The incoming board directors will inherit that problem directly. Football Victoria’s strategic framework names facilities as one of its five core pillars, and the organisation’s ability to make the case to government, councils and private investors for the kind of sustained infrastructure funding the sport requires will depend significantly on the financial and advocacy expertise sitting around its board table.

Football Australia and Football NSW recently called on the NSW Government to establish a $343 million grassroots facilities fund in response to the same structural pressures. Victoria faces an analogous challenge, and the director recruitment process signals that FV is aware its board needs people who can drive investment portfolios and revenue streams, not merely administer existing ones.

The Commercial Dimension

The case for bringing investment expertise onto the board extends beyond facilities. Australian sport sits within a $41.7 billion economy, and football’s share of that landscape is growing in ways that create both opportunity and complexity. Broadcast rights, commercial partnerships, digital platforms, and the expanding role of sports betting in the revenue structures of sporting codes are reshaping how governing bodies at every level think about financial sustainability.

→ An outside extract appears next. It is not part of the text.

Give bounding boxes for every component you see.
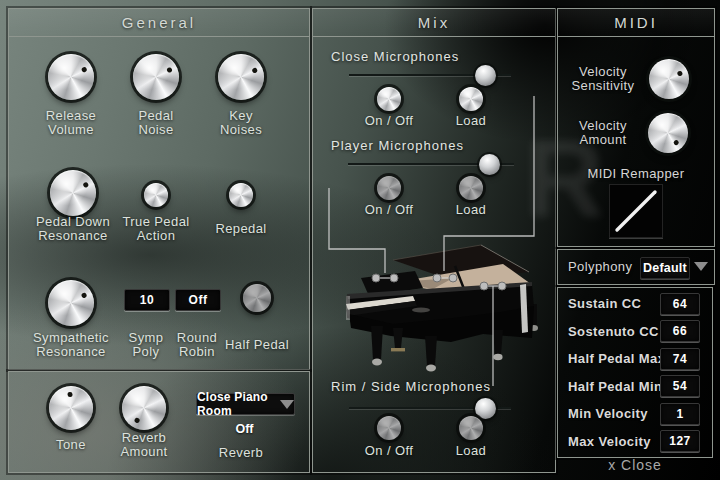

Football Victoria’s competitions, including NPL, state leagues,  and an increasingly significant women’s program, represent a substantial commercial asset that has historically been underleveraged relative to its scale. The appointment of directors with investment and fundraising competencies is a direct acknowledgement that the next phase of the sport’s growth in Victoria will require a more sophisticated financial strategy than the one that got it here.

The digital innovation competency sits alongside that commercial imperative. Football is generating more data, more content and more participant interaction than at any point in its history in Australia, and the governing bodies that build effective digital infrastructure now will be better positioned to manage participation, retain players and engage communities at a scale that was not previously possible.

Governance and Equity

Football Victoria’s nomination process includes a constitutional requirement for 40:40:20 board composition. It translates to 40 percent identifying as women, 40 percent as men, and 20 percent of any gender.

The equity means decisions made at the board-level, about facilities investment, participation pathways, and community engagement have a direct impact on who gets to play, where and under what conditions. A board composition that reflects the diversity of the football community it governs is better placed to identify the structural barriers that data alone does not always surface.

FV CEO, along with the Independent Nominations Committee, will assess candidates against the full range of competencies outlined in the strategic framework, including governance experience, demonstrated involvement in football as a player, coach, referee or administrator, and an understanding of the broader football ecosystem.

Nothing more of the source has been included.